Mientras haya personas que en los pasos de cebra amaguen un trotecillo habrá elegancia

El paso de cebra es un tema muy mío. Le he dedicado cuatro o cinco artículos. He contado que fue el primer chiste que entendí. Muy pequeño, de la mano de un amigo de mi abuelo, don Antonio Maurandi, pajarita, bigote y puro, olor a colonia o a coñac o ambos, me lancé a cruzar por un paso de cebra de la Gran Vía de Murcia, pero él me paró en seco y me dijo: "Bienaventurado los que creen en los pasos de cebra porque pronto verán a Dios". Fue una revelación. El chiste por otra parte tiene todo lo que me gusta: humor negro, vuelta de tuerca teologal y final feliz, en el peor de los casos.

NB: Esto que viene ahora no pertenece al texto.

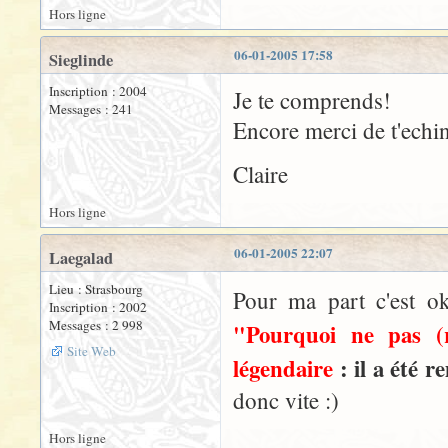
Hors ligne
06-01-2005 17:58
Sieglinde
Inscription : 2004
Je te comprends!
Messages : 241
Encore merci de t'echin
Claire
Hors ligne
06-01-2005 22:07
Laegalad
Lieu : Strasbourg
Pour ma part c'est o
Inscription : 2002
Messages : 2 998
"Pourquoi ne pas (
Site Web
légendaire
: il a été 
donc vite :)
Hors ligne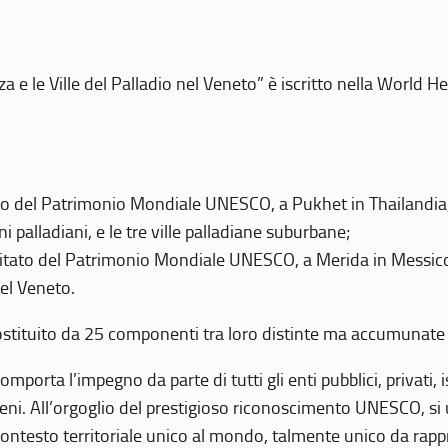
 e le Ville del Palladio nel Veneto” è iscritto nella World H
 del Patrimonio Mondiale UNESCO, a Pukhet in Thailandia, il
i palladiani, e le tre ville palladiane suburbane;
itato del Patrimonio Mondiale UNESCO, a Merida in Messico,
del Veneto.
o costituito da 25 componenti tra loro distinte ma accumunate
mporta l’impegno da parte di tutti gli enti pubblici, privati,
eni. All’orgoglio del prestigioso riconoscimento UNESCO, si u
 contesto territoriale unico al mondo, talmente unico da rap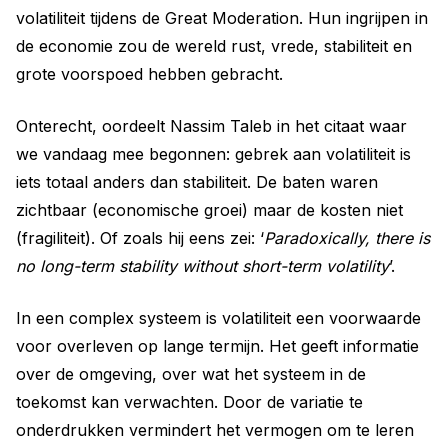
volatiliteit tijdens de Great Moderation. Hun ingrijpen in
de economie zou de wereld rust, vrede, stabiliteit en
grote voorspoed hebben gebracht.
Onterecht, oordeelt Nassim Taleb in het citaat waar
we vandaag mee begonnen: gebrek aan volatiliteit is
iets totaal anders dan stabiliteit. De baten waren
zichtbaar (economische groei) maar de kosten niet
(fragiliteit). Of zoals hij eens zei: ‘
Paradoxically, there is
no long-term stability without short-term volatility
’.
In een complex systeem is volatiliteit een voorwaarde
voor overleven op lange termijn. Het geeft informatie
over de omgeving, over wat het systeem in de
toekomst kan verwachten. Door de variatie te
onderdrukken vermindert het vermogen om te leren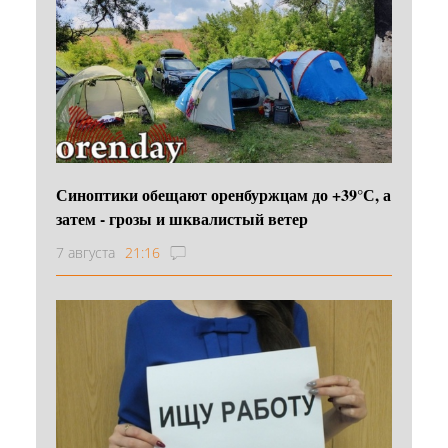
Синоптики обещают оренбуржцам до +39°С, а
затем - грозы и шквалистый ветер
7 августа
21:16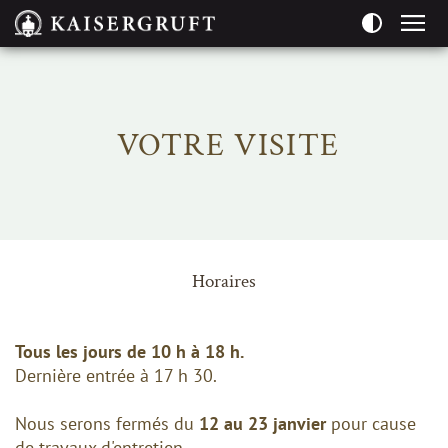
Seitenbereiche:
VOTRE VISITE
Horaires
Tous les jours de 10 h à 18 h.
Dernière entrée à 17 h 30.
Nous serons fermés du
12 au 23 janvier
pour cause
de travaux d'entretien.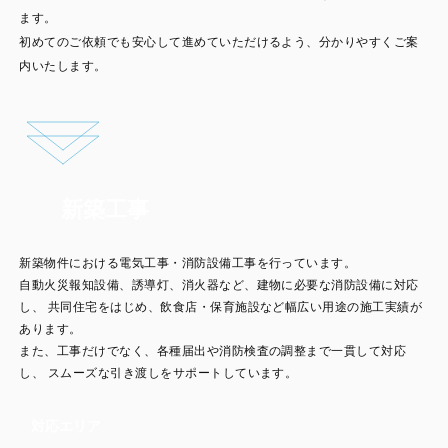
ます。
初めてのご依頼でも安心して進めていただけるよう、分かりやすくご案
内いたします。
新築工事
新築物件における電気工事・消防設備工事を行っています。
自動火災報知設備、誘導灯、消火器など、建物に必要な消防設備に対応
し、
共同住宅をはじめ、飲食店・保育施設など幅広い用途の施工実績が
あります。
また、工事だけでなく、各種届出や消防検査の調整まで一貫して対応
し、
スムーズな引き渡しをサポートしています。
対応エリア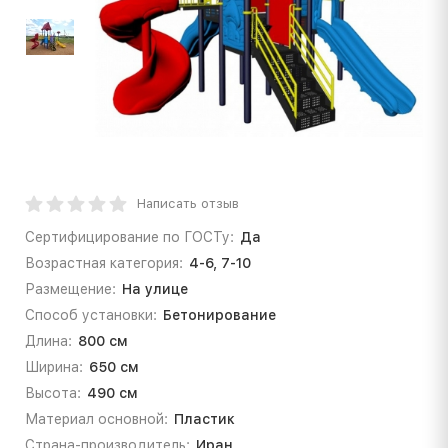
Написать отзыв
Сертифицирование по ГОСТу:
Да
Возрастная категория:
4-6, 7-10
Размещение:
На улице
Способ установки:
Бетонирование
Длина:
800 см
Ширина:
650 см
Высота:
490 см
Материал основной:
Пластик
Страна-производитель:
Иран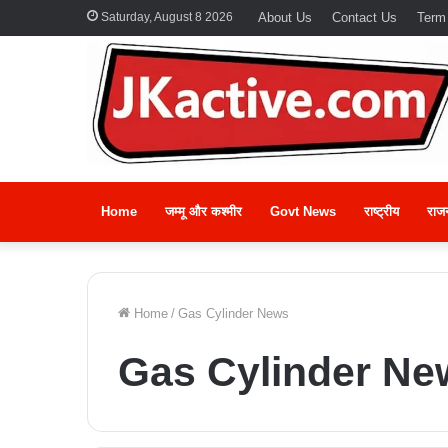
Saturday, August 8 2026
About Us
Contact Us
Term
Home
जम्मू और कश्मीर
Govt News
राष्ट्रीय
राज
Home
/
Gas Cylinder News
Gas Cylinder Ne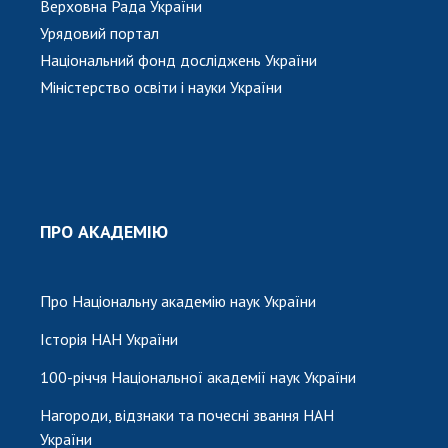
Верховна Рада України
Урядовий портал
Національний фонд досліджень України
Міністерство освіти і науки України
ПРО АКАДЕМІЮ
Про Національну академію наук України
Історія НАН України
100-річчя Національної академії наук України
Нагороди, відзнаки та почесні звання НАН
України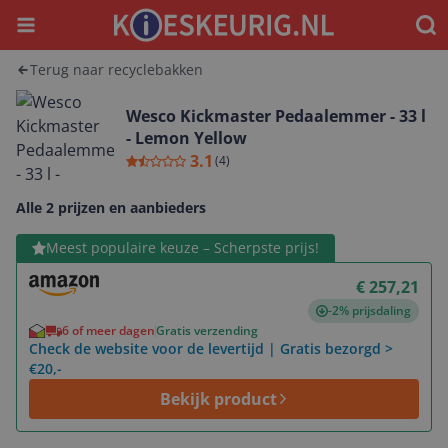
Menu
Waar
Terug naar recyclebakken
Wesco Kickmaster Pedaalemmer - 33 l
- Lemon Yellow
3.1
(
4
)
Alle 2 prijzen en aanbieders
Bekijk product
Meest populaire keuze – Scherpste prijs!
€ 257,21
-2% prijsdaling
6 of meer dagen
Gratis verzending
Check de website voor de levertijd | Gratis bezorgd >
€20,-
Bekijk product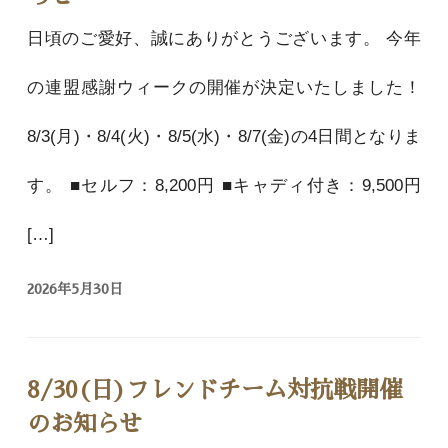
日頃のご愛好、誠にありがとうございます。 今年
の連盟感謝ウィークの開催が決定いたしました！
8/3(月)・8/4(火)・8/5(水)・8/7(金)の4日間となりま
す。 ■セルフ：8,200円 ■キャディ付き：9,500円
[…]
2026年5月30日
8/30(日)フレンドチーム対抗戦開催
のお知らせ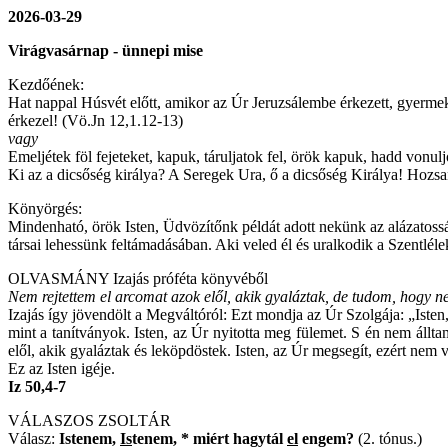
2026-03-29
Virágvasárnap - ünnepi mise
Kezdőének:
Hat nappal Húsvét előtt, amikor az Úr Jeruzsálembe érkezett, gyerme
érkezel! (Vö.Jn 12,1.12-13)
vagy
Emeljétek föl fejeteket, kapuk, táruljatok fel, örök kapuk, hadd vonulj
Ki az a dicsőség királya? A Seregek Ura, ő a dicsőség Királya! Hozs
Könyörgés:
Mindenható, örök Isten, Üdvözítőnk példát adott nekünk az alázatosságr
társai lehessünk feltámadásában. Aki veled él és uralkodik a Szentlé
OLVASMÁNY Izajás próféta könyvéből
Nem rejtettem el arcomat azok elől, akik gyaláztak, de tudom, hogy n
Izajás így jövendölt a Megváltóról: Ezt mondja az Úr Szolgája: „Isten
mint a tanítványok. Isten, az Úr nyitotta meg fülemet. S én nem áll
elől, akik gyaláztak és leköpdöstek. Isten, az Úr megsegít, ezért n
Ez az Isten igéje.
Iz 50,4-7
VÁLASZOS ZSOLTÁR
Válasz:
Istenem,
Is
tenem, * miért hagytál
el
engem?
(2. tónus.)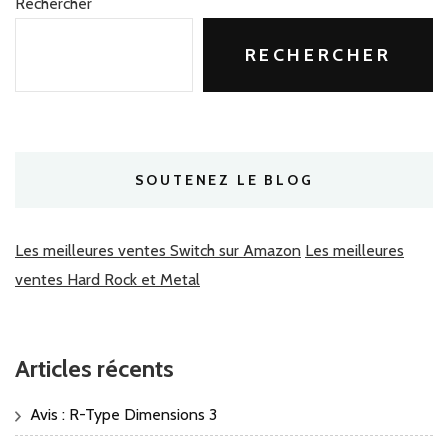
Rechercher
RECHERCHER
SOUTENEZ LE BLOG
Les meilleures ventes Switch sur Amazon
Les meilleures
ventes Hard Rock et Metal
Articles récents
Avis : R-Type Dimensions 3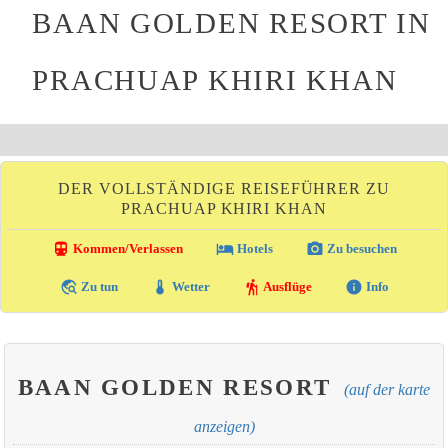
BAAN GOLDEN RESORT IN
PRACHUAP KHIRI KHAN
DER VOLLSTÄNDIGE REISEFÜHRER ZU
PRACHUAP KHIRI KHAN
directions_transit
local_hotel
photo_camera
Kommen/Verlassen
Hotels
Zu besuchen
travel_explore
thermostat
hiking
info
Zu tun
Wetter
Ausflüge
Info
BAAN GOLDEN RESORT
(auf der karte
anzeigen)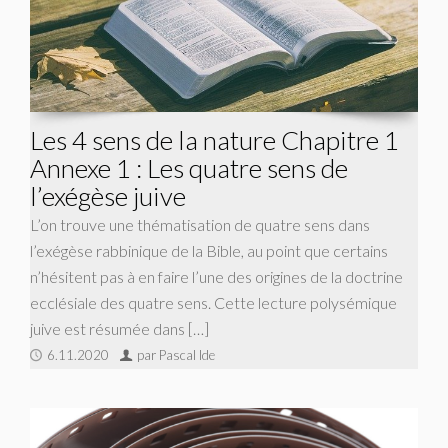
Les 4 sens de la nature Chapitre 1
Annexe 1 : Les quatre sens de
l’exégèse juive
L’on trouve une thématisation de quatre sens dans
l’exégèse rabbinique de la Bible, au point que certains
n’hésitent pas à en faire l’une des origines de la doctrine
ecclésiale des quatre sens. Cette lecture polysémique
juive est résumée dans […]
6.11.2020
par Pascal Ide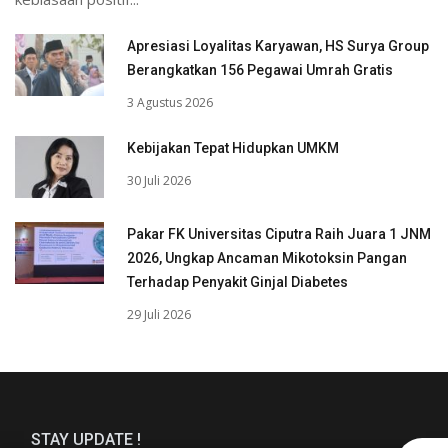
Apresiasi Loyalitas Karyawan, HS Surya Group
Berangkatkan 156 Pegawai Umrah Gratis
3 Agustus 2026
Kebijakan Tepat Hidupkan UMKM
30 Juli 2026
Pakar FK Universitas Ciputra Raih Juara 1 JNM
2026, Ungkap Ancaman Mikotoksin Pangan
Terhadap Penyakit Ginjal Diabetes
29 Juli 2026
STAY UPDATE !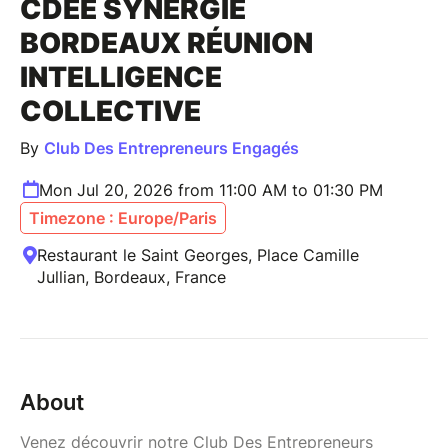
CDEE SYNERGIE
BORDEAUX RÉUNION
INTELLIGENCE
COLLECTIVE
By
Club Des Entrepreneurs Engagés
Mon Jul 20, 2026 from 11:00 AM to 01:30 PM
Timezone : Europe/Paris
Restaurant le Saint Georges, Place Camille
Jullian, Bordeaux, France
About
Venez découvrir notre Club Des Entrepreneurs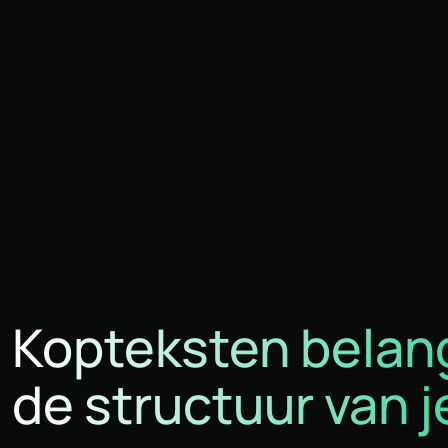
Kopteksten belang
de structuur van 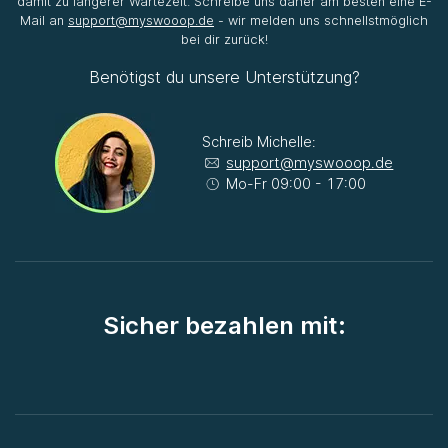
damit zu längerer Wartezeit. Schreibe uns daher am besten eine E-
Mail an
support@myswooop.de
- wir melden uns schnellstmöglich
bei dir zurück!
Benötigst du unsere Unterstützung?
Schreib Michelle:
support@myswooop.de
Mo-Fr 09:00 - 17:00
Sicher bezahlen mit: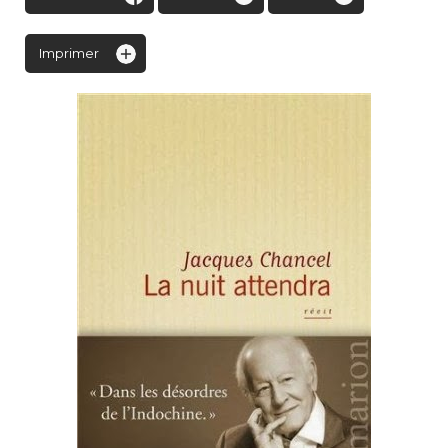
Imprimer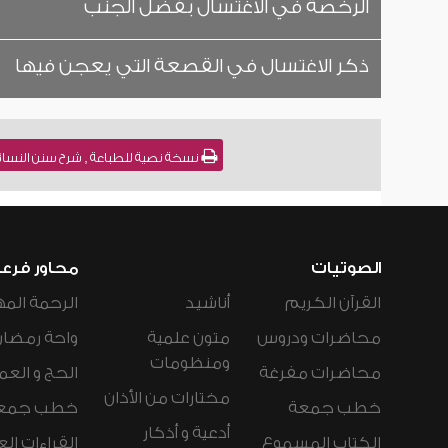
الرخصة في الاغتسال بفضل الجنب
ذكر الاغتسال في القصعة التي يعجن فيها
نسخة نصية للطباعة , شرح سنن النسائي كتاب الطهارة [12] للشيخ : 
الصوتيات
محاور فرع
القرآن الكريم
أناشيد
الرحمة المه
محاضرات ودروس
متون علمية
واحة رمضان
ومنظومات
محاضرات مفرغة
الحج و العم
مختارات من الأذان
خطب جمعة
خطب جمع
أدعية و أذكار
الكتاب المسموع
القراءات ال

Más tarde, el paso de cebra se convirtió en un contencioso como el de Gibraltar. Decían que en Inglaterra los respetaban como país más civilizado que era. Yo replicaba que aquello no era más que puro positivismo. Luego mi patriotismo cedió un poco cuando comprobé que en Sicilia se manejan maravillosamente mejor que nosotros. Allí no para ni el coche, ni la moto ni el peatón, sino que se coordinan para que todos sigan su camino sin rozarse milimétricamente a base de suaves frenazos y acelerones leves. Si esperas que se paren, les irritas (con razón).

En España sirven para detectar a la gente que se cree que un derecho (el de cruzar la calle con prioridad) le da otro derecho: el de desdeñar a quien ha frenado para dejarte el paso, como si lo cortés quitase lo valiente. Hay incluso quien aprovecha que el código de la circulación está de su lado para sosegarse muy soberanamente. "Anda despacio/ como una reina/ por su palacio", son los versos de José Luis Tejada que me da tiempo a recitarme en esas ocasiones. Hasta dos veces.

Con los versos de Tejada me basta para conjurar la irritación. En cambio, no tengo versos para celebrar como merece ese pequeño trotecillo que dan otros (que damos). A veces va acompañado también de un gesto de agradecimiento o no, ya no importa, porque el trotecillo es lo más galante que he visto en esas carreteras. Es como decir: "Que yo tenga derecho no quita por desgracia que usted tenga que esperarme. Ojalá pudiésemos cuadrar el círculo de cumplir con las normas de circulación sin que ninguno tuviese que ceder el paso al otro, pero no somos italianos. Así que en su honor hago este trotecillo como de doma vaquera". El trotecillo diría yo que no gana demasiado tiempo a la operación de cruzar la calle, pero le da una prestancia elegante y, además, juvenil y jocunda.